The Dragunov (Snayperskaya Vintovka Dragunova – SVD), literally Dragunovs’ sniper rifle, is a semi-automatic sniper / designated marksman rifle chambered in 7.62 x 54R and developed in the Soviet Union.

The Dragunov was designed as a squad support weapon, since according to Soviet military doctrines, the long-range engagement ability was lost to ordinary troops when submachine guns and assault rifles (which are optimized for close-range and medium range, rapid-fire combat) were adopted.

Issued with a quick-detachable PSO-1 optical sight of 4 x magnification mounted to a side rail that does not block the view of the iron sights. The PSO-1 sight has various features including elevation adjustment, an illuminated rangefinder grid and an infrared charging screen that is used as a passive detection system.

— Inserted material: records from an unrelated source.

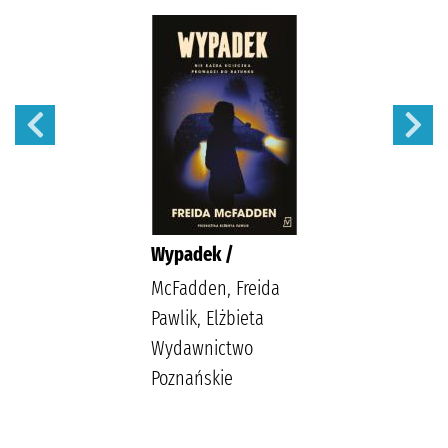
Wypadek /
McFadden, Freida
Pawlik, Elżbieta
Wydawnictwo
Poznańskie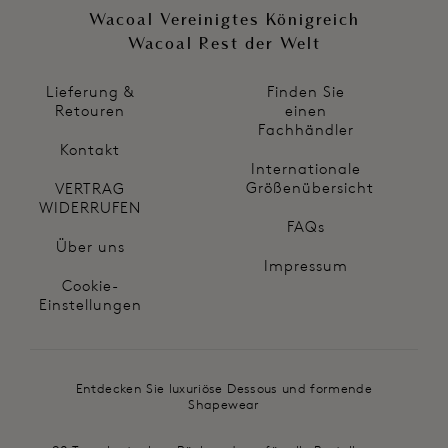
Wacoal Vereinigtes Königreich
Wacoal Rest der Welt
Lieferung &
Finden Sie
Retouren
einen
Fachhändler
Kontakt
Internationale
Größenübersicht
VERTRAG
WIDERRUFEN
FAQs
Über uns
Impressum
Cookie-
Einstellungen
Entdecken Sie luxuriöse Dessous und formende
Shapewear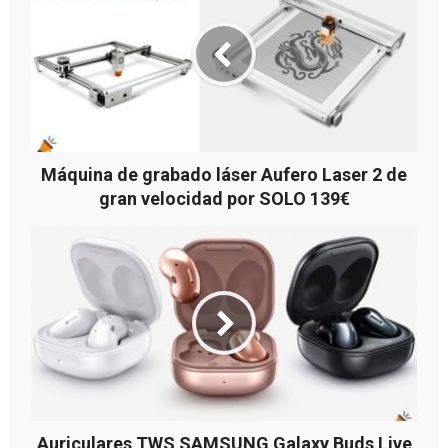
Máquina de grabado láser Aufero Laser 2 de
gran velocidad por SOLO 139€
Auriculares TWS SAMSUNG Galaxy Buds Live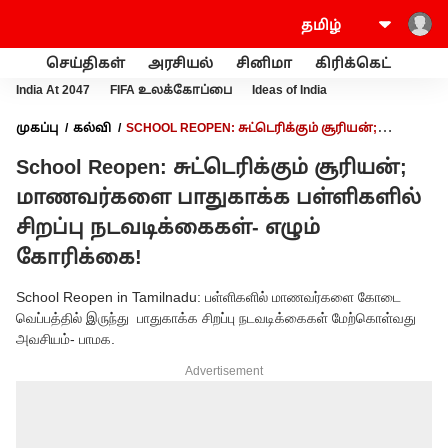
செய்திகள்
அரசியல்
சினிமா
கிரிக்கெட்
வணி
India At 2047
FIFA உலக்கோப்பை
Ideas of India
முகப்பு
கல்வி
SCHOOL REOPEN: சுட்டெரிக்கும் சூரியன்;
மாணவர்களை பாதுகாக்க பள்ளிகளில் சிறப்பு நடவடிக்கைகள்-
School Reopen: சுட்டெரிக்கும் சூரியன்;
எழும் கோரிக்கை!
மாணவர்களை பாதுகாக்க பள்ளிகளில்
சிறப்பு நடவடிக்கைகள்- எழும்
கோரிக்கை!
School Reopen in Tamilnadu: பள்ளிகளில் மாணவர்களை கோடை
வெப்பத்தில் இருந்து பாதுகாக்க சிறப்பு நடவடிக்கைகள் மேற்கொள்வது
அவசியம்- பாமக.
Advertisement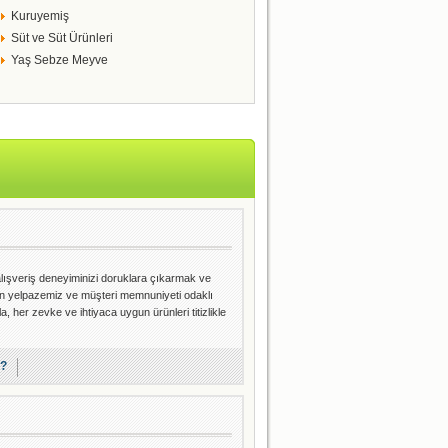
Kuruyemiş
Süt ve Süt Ürünleri
Yaş Sebze Meyve
 alışveriş deneyiminizi doruklara çıkarmak ve
rün yelpazemiz ve müşteri memnuniyeti odaklı
, her zevke ve ihtiyaca uygun ürünleri titizlikle
r?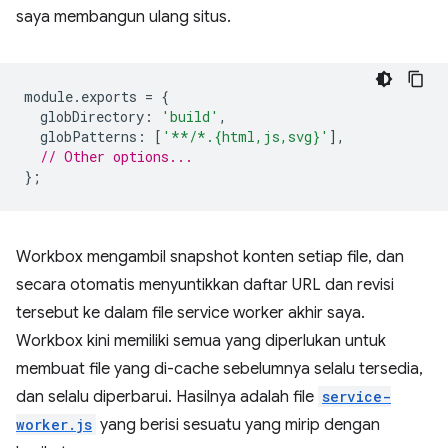
saya membangun ulang situs.
module
.
exports
=
{
globDirectory
:
'build'
,
globPatterns
:
[
'**/*.{html,js,svg}'
],
// Other options...
};
Workbox mengambil snapshot konten setiap file, dan
secara otomatis menyuntikkan daftar URL dan revisi
tersebut ke dalam file service worker akhir saya.
Workbox kini memiliki semua yang diperlukan untuk
membuat file yang di-cache sebelumnya selalu tersedia,
dan selalu diperbarui. Hasilnya adalah file
service-
worker.js
yang berisi sesuatu yang mirip dengan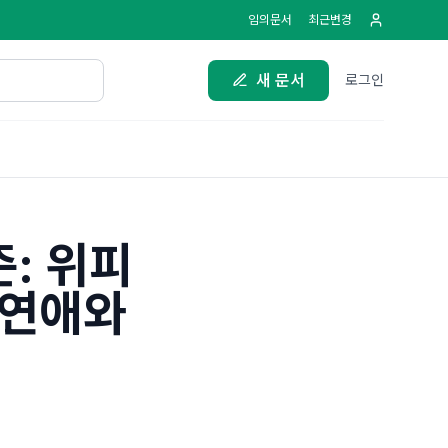
임의문서
최근변경
새 문서
로그인
: 위피
한연애와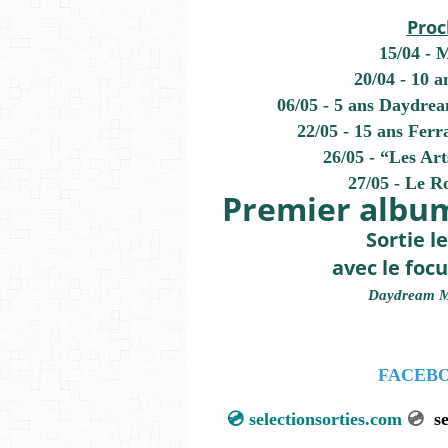
Proc
15/04
-
M
20/04
- 10 a
06/05
- 5 ans Daydrea
22/05
- 15 ans Ferra
26/05
-
“Les Art
27/05
-
Le R
Premier albu
Sortie l
avec le focu
Daydream Mu
FACEB
💿
selectionsorties.com
💿
s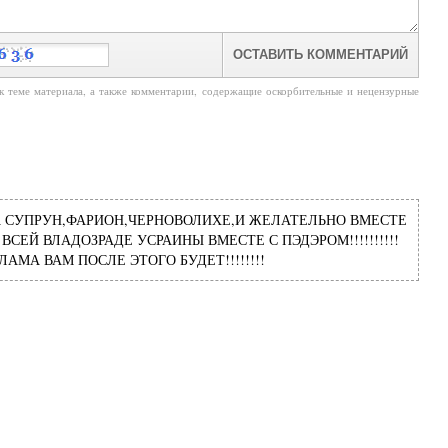
к теме материала, а также комментарии, содержащие оскорбительные и нецензурные
 СУПРУН,ФАРИОН,ЧЕРНОВОЛИХЕ,И ЖЕЛАТЕЛЬНО ВМЕСТЕ
 ВСЕЙ ВЛАДОЗРАДЕ УСРАИНЫ ВМЕСТЕ С ПЭДЭРОМ!!!!!!!!!!
МА ВАМ ПОСЛЕ ЭТОГО БУДЕТ!!!!!!!!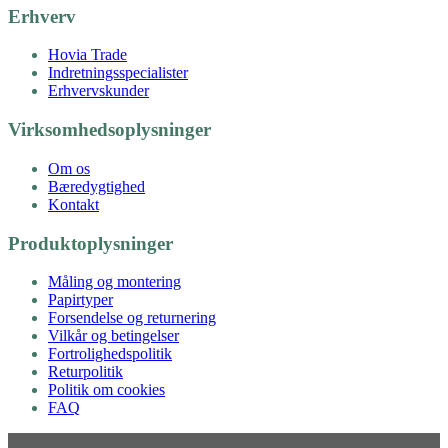
Erhverv
Hovia Trade
Indretningsspecialister
Erhvervskunder
Virksomhedsoplysninger
Om os
Bæredygtighed
Kontakt
Produktoplysninger
Måling og montering
Papirtyper
Forsendelse og returnering
Vilkår og betingelser
Fortrolighedspolitik
Returpolitik
Politik om cookies
FAQ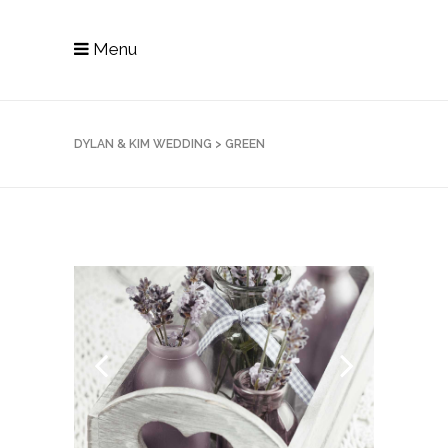
Menu
DYLAN & KIM WEDDING
>
GREEN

The SVD with this scope can engage targets out to 1,300 metres.

Extensive field testing of the rifles conducted in a wide range of environmental conditions resulted in the SVD being accepted into service in 1963.

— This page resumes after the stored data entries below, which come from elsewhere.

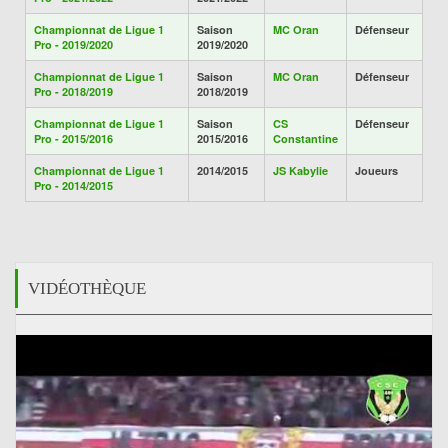
Championnat de Ligue 1
Saison
MC Oran
Défenseur
Pro - 2019/2020
2019/2020
Championnat de Ligue 1
Saison
MC Oran
Défenseur
Pro - 2018/2019
2018/2019
Championnat de Ligue 1
Saison
CS
Défenseur
Pro - 2015/2016
2015/2016
Constantine
Championnat de Ligue 1
2014/2015
JS Kabylie
Joueurs
Pro - 2014/2015
VIDÉOTHÈQUE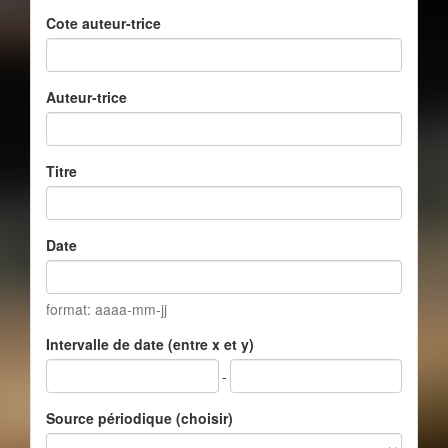
Cote auteur-trice
Auteur-trice
Titre
Date
format: aaaa-mm-jj
Intervalle de date (entre x et y)
-
Source périodique (choisir)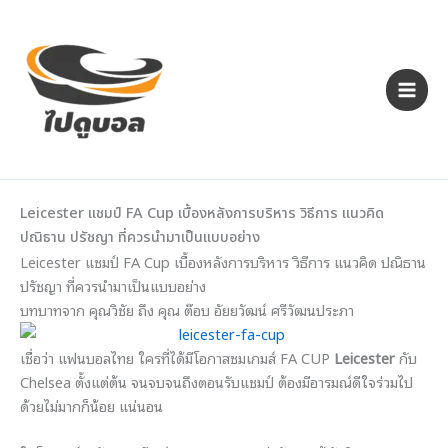
Skip
to
content
Leicester แชมป์ FA Cup เบื้องหลังการบริหาร วิธีการ แนวคิด
ปณิธาน ปรัชญา ที่ควรนำมาเป็นแบบอย่าง
Leicester แชมป์ FA Cup เบื้องหลังการบริหาร วิธีการ แนวคิด ปณิธาน
ปรัชญา ที่ควรนำมาเป็นแบบอย่าง
บทบาทจาก คุณวิชัย ถึง คุณ ต๊อบ อัยยวัฒน์ ศรีวัฒนประภา
เชื่อว่า แฟนบอลไทย ใครที่ได้มีโอกาสชมเกมส์ FA CUP
Leicester
กับ
Chelsea
ตั้งแต่ต้น จนจบจนถึงตอนรับแชมป์ ต้องมีอารมณ์ดีใจร่วมไป
ด้วยไม่มากก็น้อย แน่นอน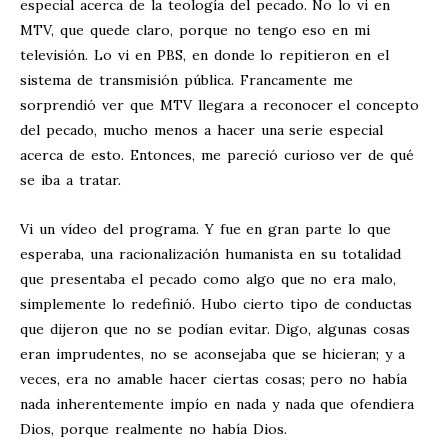
especial acerca de la teología del pecado. No lo vi en
MTV, que quede claro, porque no tengo eso en mi
televisión. Lo vi en PBS, en donde lo repitieron en el
sistema de transmisión pública. Francamente me
sorprendió ver que MTV llegara a reconocer el concepto
del pecado, mucho menos a hacer una serie especial
acerca de esto. Entonces, me pareció curioso ver de qué
se iba a tratar.
Vi un vídeo del programa. Y fue en gran parte lo que
esperaba, una racionalización humanista en su totalidad
que presentaba el pecado como algo que no era malo,
simplemente lo redefinió. Hubo cierto tipo de conductas
que dijeron que no se podían evitar. Digo, algunas cosas
eran imprudentes, no se aconsejaba que se hicieran; y a
veces, era no amable hacer ciertas cosas; pero no había
nada inherentemente impío en nada y nada que ofendiera
Dios, porque realmente no había Dios.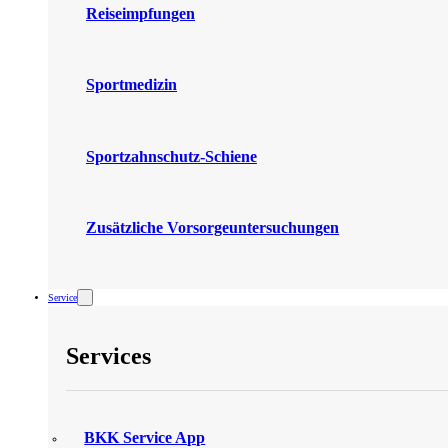
Reiseimpfungen
Sportmedizin
Sportzahnschutz-Schiene
Zusätzliche Vorsorgeuntersuchungen
Service
Services
BKK Service App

Since then, the Dragunov has become the standard squad support weapon of over 28 countries including those of the former Warsaw Pact. SVD’s have been made under license in China and also in Iran.

Helpful Info

Regarding dates and period correctness, the SVD is appropriate for Soviet forces and member states of the Warsaw Pact from 1960s up to the present day. Also to be seen in the Middle East and many African and Asian nations.

Foxtrot example shown is a Dragunov SVD sniping rifle fitted with a PSO-1 4 x magnification optical sight , it is chambered in 7.62 x 54Rmm, has wooden furniture and is in a military paint  finish.

Film Set Notes

Like it’s contemporary the FN FAL, the SVD has an extremely effective flash hider, that does suppress most of the flash. Very necessary for the concealment required when sniping and accurate in how the weapon actually appears when fired for real.

However for drama and film purposes it is something that should be clarified beforehand with the director to avoid surprises on the day.